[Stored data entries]
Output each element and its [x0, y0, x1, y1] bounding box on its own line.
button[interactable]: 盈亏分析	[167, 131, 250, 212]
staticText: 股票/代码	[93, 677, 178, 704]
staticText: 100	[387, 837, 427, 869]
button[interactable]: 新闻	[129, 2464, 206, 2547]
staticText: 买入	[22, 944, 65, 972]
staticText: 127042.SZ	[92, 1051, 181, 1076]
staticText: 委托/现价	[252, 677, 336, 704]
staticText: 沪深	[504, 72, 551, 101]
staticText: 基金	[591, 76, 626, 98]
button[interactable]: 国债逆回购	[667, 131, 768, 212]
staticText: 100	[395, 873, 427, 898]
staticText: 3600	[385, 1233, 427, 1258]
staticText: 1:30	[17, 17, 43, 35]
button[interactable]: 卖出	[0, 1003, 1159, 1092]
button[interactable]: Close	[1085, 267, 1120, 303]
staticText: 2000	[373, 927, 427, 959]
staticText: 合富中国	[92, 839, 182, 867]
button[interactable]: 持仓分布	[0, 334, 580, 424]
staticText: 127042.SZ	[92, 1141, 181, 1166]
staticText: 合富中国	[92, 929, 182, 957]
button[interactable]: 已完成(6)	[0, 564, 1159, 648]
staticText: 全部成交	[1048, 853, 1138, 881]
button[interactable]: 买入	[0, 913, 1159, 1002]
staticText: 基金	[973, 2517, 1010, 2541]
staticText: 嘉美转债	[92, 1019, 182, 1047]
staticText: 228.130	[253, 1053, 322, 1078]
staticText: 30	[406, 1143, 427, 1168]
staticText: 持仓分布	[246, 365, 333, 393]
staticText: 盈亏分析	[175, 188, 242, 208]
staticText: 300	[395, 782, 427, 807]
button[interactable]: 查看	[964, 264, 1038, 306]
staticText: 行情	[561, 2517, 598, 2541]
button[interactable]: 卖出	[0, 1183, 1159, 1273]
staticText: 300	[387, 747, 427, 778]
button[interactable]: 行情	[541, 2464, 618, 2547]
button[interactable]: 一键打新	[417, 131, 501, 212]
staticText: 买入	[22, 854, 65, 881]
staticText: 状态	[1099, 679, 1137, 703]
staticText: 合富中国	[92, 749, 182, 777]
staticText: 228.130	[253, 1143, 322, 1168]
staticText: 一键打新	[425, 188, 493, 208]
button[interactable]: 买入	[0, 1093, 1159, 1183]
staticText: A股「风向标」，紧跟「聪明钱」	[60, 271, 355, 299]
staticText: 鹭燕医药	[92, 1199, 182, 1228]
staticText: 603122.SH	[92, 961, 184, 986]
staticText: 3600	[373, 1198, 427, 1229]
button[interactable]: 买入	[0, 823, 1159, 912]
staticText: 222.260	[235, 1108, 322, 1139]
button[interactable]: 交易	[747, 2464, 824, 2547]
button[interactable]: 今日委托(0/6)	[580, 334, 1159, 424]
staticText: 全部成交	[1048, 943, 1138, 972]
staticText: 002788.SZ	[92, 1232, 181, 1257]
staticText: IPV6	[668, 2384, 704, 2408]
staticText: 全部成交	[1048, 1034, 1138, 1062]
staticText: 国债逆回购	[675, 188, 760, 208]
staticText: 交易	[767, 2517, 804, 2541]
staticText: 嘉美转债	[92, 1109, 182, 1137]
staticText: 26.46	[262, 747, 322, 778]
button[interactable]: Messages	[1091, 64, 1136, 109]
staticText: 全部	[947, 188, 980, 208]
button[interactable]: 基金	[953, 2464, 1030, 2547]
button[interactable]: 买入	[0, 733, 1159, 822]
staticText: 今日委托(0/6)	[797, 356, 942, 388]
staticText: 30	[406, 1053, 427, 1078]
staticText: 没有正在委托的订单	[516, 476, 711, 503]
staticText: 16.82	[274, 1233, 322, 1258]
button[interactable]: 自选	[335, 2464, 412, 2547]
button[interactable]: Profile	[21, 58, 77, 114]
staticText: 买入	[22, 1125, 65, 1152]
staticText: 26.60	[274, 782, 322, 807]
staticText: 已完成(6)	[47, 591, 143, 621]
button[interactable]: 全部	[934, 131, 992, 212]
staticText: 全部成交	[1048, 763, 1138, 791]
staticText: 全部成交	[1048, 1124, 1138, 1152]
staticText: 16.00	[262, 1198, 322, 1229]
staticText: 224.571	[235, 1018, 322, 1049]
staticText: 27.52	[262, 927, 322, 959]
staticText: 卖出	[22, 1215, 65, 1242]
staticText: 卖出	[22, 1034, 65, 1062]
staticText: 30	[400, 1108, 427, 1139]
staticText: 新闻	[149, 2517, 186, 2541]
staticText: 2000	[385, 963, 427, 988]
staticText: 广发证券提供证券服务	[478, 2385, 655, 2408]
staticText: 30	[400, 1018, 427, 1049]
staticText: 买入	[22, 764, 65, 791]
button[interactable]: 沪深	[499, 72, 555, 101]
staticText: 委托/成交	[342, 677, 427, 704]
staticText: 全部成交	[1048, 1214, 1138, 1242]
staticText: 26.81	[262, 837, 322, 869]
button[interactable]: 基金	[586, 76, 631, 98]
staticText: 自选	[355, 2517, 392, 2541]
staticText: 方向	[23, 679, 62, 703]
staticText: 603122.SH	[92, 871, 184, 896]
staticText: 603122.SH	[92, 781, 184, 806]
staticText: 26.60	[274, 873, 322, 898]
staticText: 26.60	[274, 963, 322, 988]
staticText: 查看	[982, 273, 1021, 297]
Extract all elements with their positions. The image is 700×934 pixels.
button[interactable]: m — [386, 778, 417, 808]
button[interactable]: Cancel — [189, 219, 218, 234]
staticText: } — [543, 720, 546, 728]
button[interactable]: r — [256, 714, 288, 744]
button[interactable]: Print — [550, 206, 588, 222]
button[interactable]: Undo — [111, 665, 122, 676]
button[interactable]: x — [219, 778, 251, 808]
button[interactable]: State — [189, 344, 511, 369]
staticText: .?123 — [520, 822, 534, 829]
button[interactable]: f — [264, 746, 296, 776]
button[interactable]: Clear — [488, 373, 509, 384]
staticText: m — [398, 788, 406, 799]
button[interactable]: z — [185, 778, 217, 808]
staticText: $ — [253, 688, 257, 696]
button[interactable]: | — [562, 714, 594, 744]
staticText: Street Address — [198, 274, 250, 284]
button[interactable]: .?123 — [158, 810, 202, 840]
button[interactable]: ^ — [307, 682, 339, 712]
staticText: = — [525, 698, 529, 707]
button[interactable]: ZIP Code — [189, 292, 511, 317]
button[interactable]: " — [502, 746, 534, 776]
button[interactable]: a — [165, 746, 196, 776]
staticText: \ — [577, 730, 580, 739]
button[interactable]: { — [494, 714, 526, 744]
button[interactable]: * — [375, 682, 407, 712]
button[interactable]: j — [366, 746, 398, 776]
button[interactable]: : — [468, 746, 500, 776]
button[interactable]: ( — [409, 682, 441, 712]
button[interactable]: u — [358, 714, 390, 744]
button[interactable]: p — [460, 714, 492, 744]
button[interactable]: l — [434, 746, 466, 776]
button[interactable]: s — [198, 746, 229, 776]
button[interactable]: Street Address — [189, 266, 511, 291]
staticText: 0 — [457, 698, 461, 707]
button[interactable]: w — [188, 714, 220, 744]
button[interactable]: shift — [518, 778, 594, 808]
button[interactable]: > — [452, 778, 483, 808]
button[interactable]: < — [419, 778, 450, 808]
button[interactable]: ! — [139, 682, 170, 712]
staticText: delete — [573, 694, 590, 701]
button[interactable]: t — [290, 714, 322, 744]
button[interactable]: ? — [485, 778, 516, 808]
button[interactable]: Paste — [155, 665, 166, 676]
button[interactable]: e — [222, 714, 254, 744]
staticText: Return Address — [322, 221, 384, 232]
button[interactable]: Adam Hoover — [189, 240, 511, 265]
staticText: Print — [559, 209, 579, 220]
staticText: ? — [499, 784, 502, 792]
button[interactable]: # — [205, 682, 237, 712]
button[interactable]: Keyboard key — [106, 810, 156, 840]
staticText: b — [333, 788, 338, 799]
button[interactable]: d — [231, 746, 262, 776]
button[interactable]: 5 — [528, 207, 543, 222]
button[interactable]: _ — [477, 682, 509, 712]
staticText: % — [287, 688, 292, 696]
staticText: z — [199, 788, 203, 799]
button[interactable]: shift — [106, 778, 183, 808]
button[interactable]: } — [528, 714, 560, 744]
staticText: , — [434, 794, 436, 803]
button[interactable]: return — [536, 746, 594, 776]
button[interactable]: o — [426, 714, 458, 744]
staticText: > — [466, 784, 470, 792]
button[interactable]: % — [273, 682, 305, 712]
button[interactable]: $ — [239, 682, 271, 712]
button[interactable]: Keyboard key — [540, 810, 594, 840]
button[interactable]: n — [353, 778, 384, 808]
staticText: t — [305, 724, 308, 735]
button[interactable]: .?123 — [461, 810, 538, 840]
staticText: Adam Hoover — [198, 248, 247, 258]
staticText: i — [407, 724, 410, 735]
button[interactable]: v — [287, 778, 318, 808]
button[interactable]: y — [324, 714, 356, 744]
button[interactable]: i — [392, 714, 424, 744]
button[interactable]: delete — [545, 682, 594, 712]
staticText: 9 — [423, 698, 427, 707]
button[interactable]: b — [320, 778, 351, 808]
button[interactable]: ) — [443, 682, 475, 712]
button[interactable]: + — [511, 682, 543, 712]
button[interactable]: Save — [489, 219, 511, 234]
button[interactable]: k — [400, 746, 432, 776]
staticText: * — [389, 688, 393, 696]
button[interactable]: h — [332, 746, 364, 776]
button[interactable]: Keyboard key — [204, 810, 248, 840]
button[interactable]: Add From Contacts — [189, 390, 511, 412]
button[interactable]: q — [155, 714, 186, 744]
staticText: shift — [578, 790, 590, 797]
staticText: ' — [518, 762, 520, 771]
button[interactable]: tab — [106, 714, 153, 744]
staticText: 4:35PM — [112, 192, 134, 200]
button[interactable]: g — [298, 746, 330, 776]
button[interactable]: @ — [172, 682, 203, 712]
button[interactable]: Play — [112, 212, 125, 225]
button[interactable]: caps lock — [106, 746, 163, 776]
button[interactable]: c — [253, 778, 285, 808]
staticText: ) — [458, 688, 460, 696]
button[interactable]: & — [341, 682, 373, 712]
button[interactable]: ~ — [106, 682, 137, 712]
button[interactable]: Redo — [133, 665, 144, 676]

• **Requirement**:
In the entries above, tally the lines containing the word "Print" and return only the tally.

• **Response**:
2